## Try it
When you reach the line in the data below that contains "Host of Climate", please start repeating lines exactly, and stop after the line that contains "Thursday, April 19, 2025", repeating nothing else.

## Information
Content starts

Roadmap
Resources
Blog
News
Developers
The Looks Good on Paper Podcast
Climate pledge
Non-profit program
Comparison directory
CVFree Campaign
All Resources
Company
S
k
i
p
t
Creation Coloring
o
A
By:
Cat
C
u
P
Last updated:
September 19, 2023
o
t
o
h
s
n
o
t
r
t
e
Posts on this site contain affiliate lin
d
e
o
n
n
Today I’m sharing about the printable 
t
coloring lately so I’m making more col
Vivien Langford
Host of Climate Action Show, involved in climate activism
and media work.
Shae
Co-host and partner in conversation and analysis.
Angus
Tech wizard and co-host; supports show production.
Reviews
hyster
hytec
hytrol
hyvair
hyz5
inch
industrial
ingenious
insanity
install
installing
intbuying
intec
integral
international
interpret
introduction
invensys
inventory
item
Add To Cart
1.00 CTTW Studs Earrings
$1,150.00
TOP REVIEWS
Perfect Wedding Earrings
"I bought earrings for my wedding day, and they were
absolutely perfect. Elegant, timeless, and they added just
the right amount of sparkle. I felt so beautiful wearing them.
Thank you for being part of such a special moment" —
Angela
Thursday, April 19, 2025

Content ends
Content starts

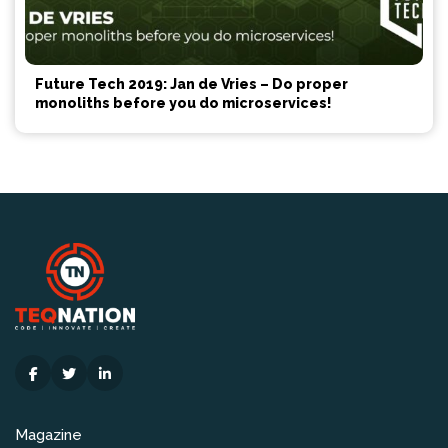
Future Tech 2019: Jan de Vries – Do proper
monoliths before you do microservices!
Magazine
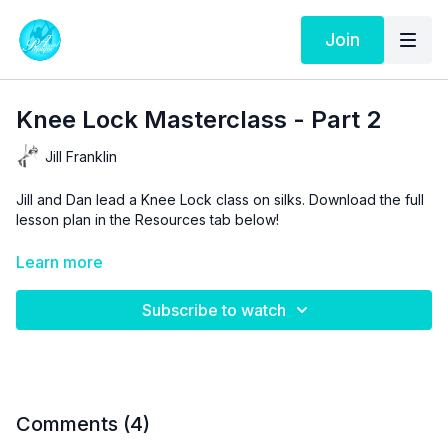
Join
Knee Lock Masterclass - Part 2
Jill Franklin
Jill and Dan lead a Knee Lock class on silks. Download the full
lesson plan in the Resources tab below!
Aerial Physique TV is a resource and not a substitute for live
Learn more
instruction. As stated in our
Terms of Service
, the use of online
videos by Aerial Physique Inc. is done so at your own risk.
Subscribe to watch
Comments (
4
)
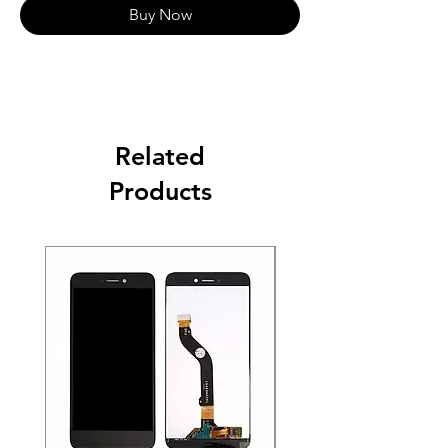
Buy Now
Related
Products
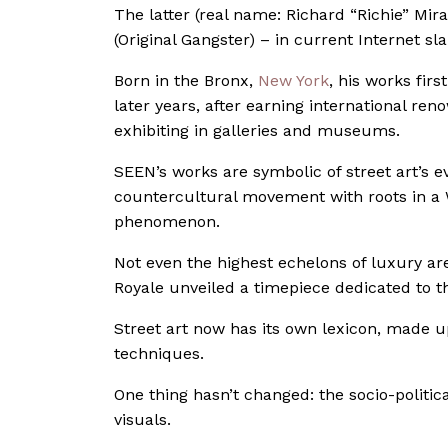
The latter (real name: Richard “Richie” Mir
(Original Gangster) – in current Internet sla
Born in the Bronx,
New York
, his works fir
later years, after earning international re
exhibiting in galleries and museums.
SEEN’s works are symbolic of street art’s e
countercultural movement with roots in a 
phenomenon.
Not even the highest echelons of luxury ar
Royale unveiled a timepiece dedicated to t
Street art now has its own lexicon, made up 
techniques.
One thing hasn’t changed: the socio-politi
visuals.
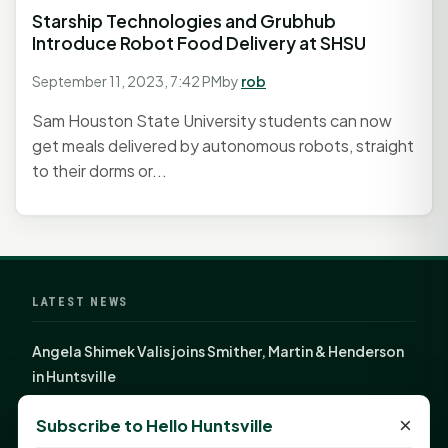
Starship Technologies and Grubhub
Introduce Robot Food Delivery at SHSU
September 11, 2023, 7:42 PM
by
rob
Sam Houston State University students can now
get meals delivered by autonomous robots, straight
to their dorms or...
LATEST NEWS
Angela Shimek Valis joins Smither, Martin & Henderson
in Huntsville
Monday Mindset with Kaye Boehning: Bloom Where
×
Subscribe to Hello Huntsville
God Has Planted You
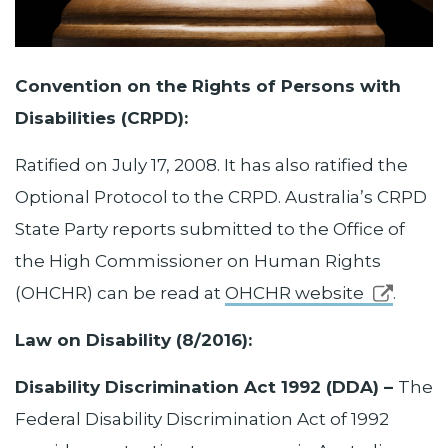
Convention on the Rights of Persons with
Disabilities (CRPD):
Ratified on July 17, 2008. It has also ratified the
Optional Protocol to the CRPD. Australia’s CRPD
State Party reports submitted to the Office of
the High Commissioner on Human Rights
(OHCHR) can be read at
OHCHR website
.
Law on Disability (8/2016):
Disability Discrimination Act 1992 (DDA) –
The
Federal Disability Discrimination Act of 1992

Content ends
Content starts

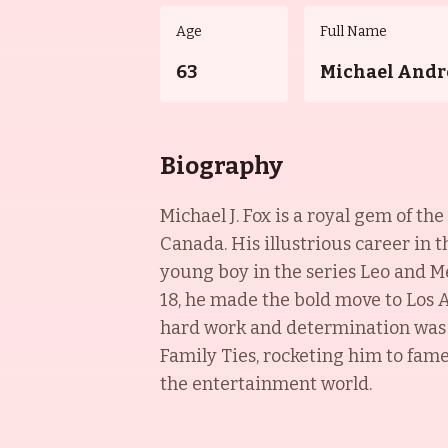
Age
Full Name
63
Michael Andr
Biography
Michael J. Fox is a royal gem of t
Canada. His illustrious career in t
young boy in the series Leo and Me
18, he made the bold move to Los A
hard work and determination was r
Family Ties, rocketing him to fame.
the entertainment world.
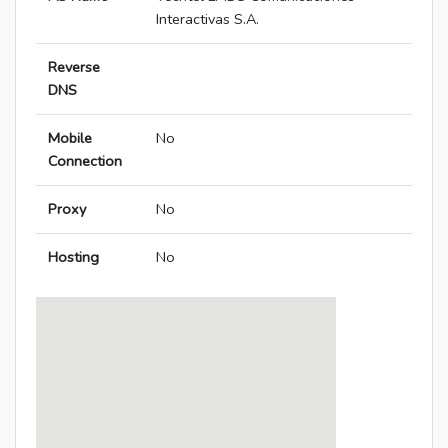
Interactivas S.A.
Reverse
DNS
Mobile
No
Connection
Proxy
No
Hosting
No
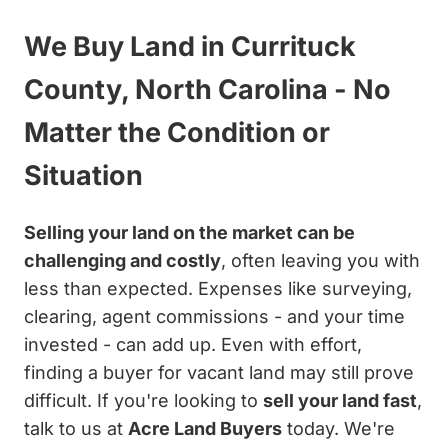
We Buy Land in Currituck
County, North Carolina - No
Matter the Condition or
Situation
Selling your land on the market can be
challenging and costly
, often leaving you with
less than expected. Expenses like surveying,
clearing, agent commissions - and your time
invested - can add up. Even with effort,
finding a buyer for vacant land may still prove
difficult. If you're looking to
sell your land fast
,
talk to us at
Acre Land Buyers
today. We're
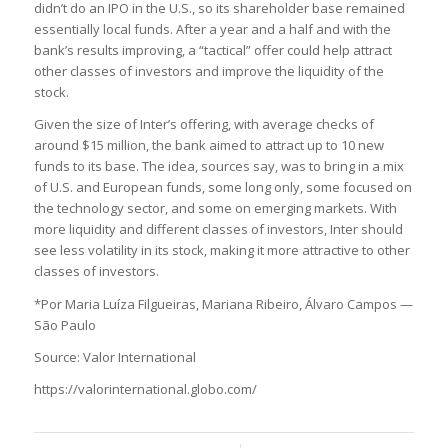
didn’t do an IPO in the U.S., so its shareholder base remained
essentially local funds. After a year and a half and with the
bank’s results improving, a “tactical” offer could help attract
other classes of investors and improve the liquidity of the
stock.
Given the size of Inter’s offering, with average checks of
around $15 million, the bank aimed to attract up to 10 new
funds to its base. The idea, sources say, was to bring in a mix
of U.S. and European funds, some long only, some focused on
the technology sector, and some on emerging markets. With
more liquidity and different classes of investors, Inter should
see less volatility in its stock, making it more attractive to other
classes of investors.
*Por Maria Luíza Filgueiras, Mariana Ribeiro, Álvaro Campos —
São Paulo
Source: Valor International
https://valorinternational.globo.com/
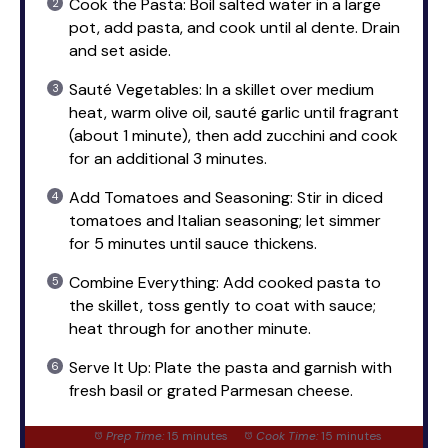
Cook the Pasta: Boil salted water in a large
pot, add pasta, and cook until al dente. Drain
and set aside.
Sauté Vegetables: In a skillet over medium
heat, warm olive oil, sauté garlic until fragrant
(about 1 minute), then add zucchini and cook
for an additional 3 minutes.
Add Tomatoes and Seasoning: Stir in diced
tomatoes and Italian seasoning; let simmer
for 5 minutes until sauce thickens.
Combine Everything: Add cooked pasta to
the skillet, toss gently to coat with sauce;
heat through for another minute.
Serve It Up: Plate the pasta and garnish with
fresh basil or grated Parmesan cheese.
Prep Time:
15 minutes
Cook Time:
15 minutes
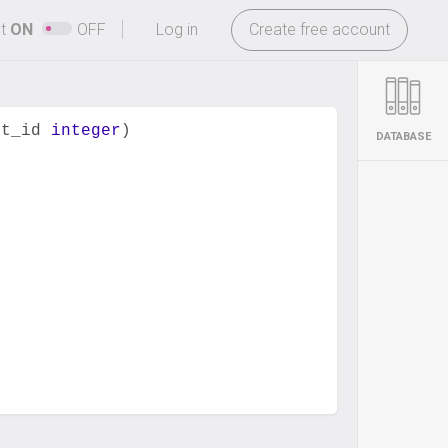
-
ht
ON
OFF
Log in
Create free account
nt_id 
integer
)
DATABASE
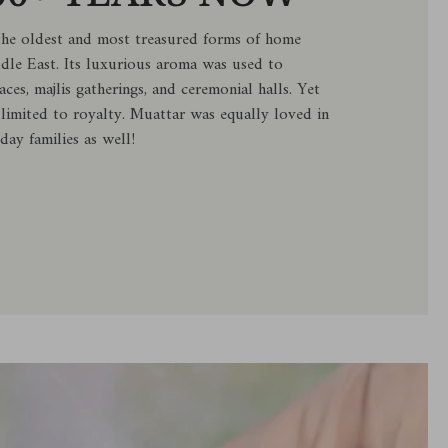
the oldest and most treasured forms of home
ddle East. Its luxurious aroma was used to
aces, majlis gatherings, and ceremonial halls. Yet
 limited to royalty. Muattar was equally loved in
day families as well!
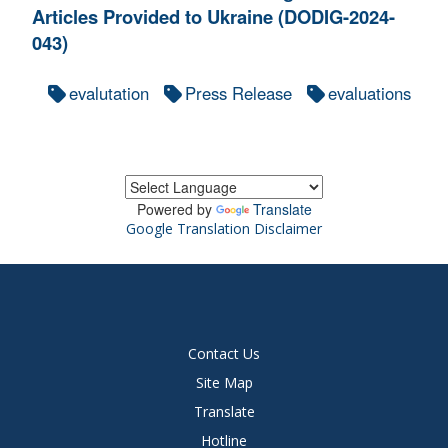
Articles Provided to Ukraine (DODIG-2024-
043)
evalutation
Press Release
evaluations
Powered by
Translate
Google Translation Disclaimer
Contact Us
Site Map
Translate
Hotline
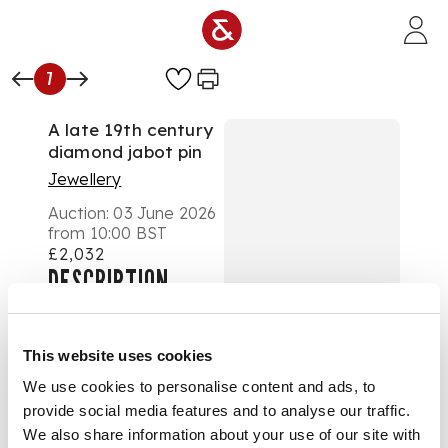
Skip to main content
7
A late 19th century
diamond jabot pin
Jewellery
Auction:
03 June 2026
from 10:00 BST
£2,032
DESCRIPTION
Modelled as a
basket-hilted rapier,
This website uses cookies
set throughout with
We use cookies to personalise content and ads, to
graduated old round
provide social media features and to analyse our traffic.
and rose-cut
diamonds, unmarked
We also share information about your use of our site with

Content ends

## Solved exercise
Host of Climate Action Show, involved in climate activism
and media work.
Shae
Co-host and partner in conversation and analysis.
Angus
Tech wizard and co-host; supports show production.
Reviews
hyster
hytec
hytrol
hyvair
hyz5
inch
industrial
ingenious
insanity
install
installing
intbuying
intec
integral
international
interpret
introduction
invensys
inventory
item
Add To Cart
1.00 CTTW Studs Earrings
$1,150.00
TOP REVIEWS
Perfect Wedding Earrings
"I bought earrings for my wedding day, and they were
absolutely perfect. Elegant, timeless, and they added just
the right amount of sparkle. I felt so beautiful wearing them.
Thank you for being part of such a special moment" —
Angela
Thursday, April 19, 2025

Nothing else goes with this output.